Cuando llegué a Cataluña tenía trece años y una libreta vacía. En el pasillo del instituto escuchaba palabras que no entendía. En la puerta de un aula pequeña ponía en un papel: «Aula d’acollida».
Este texto nace desde ahí: de ese primer día, de la mezcla de miedo y curiosidad, y de la sensación de que un aula puede ser una puerta, no un filtro.

Qué es un aula d’acollida y para quién existe
Un aula d’acollida es un espacio dentro de un centro educativo de Cataluña pensado para el alumnado recién llegado que todavía no domina el catalán ni conoce el funcionamiento de la escuela.
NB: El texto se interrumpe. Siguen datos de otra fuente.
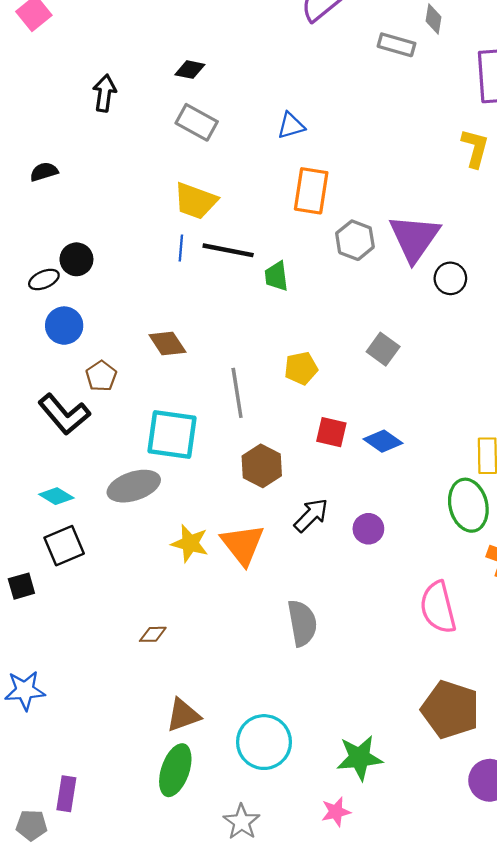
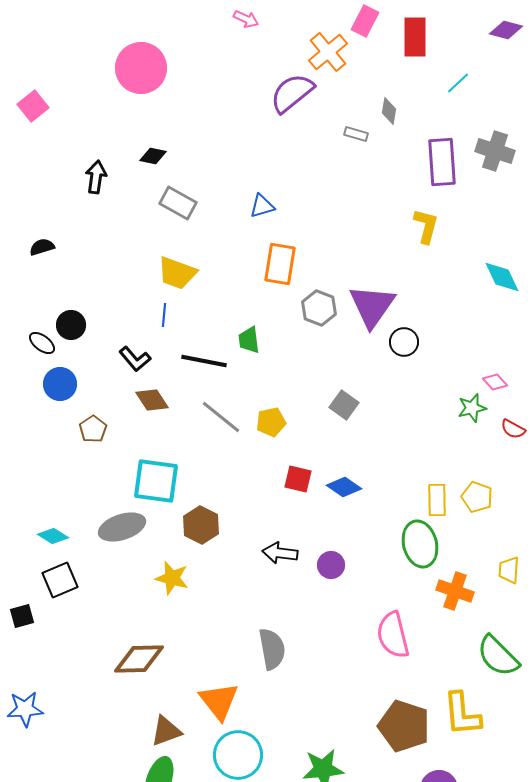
gray rectangle: (396, 45) -> (356, 134), size x0.7
black diamond: (190, 70) -> (153, 156), moved
black line: (228, 250) -> (204, 361), moved
black ellipse: (44, 279) -> (42, 343), turned 60
gray line: (237, 393) -> (221, 417), moved, turned -42
black L-shape: (64, 414) -> (135, 359), moved, size x0.7
brown hexagon: (262, 466) -> (201, 525), moved
black arrow: (311, 515) -> (280, 553), turned -128
orange triangle: (243, 544) -> (219, 701), moved
brown diamond: (153, 634) -> (139, 659), size x2.0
No es una clase aparte para siempre: es un lugar de tránsito, de acompañamiento y de escucha.
Si tú, tu hijo o tu hija ha llegado hace poco, probablemente te sonarán algunas de estas situaciones:
- Entender poco lo que dice el profesorado en catalán.
- Tener dudas sobre normas muy básicas: cómo pedir ir al baño, cómo dirigirse al tutor, qué hacer en el patio.
- Sentir que en la clase ordinaria todo va demasiado rápido.
- No saber cómo explicar quién eres, de dónde vienes o qué sabes hacer.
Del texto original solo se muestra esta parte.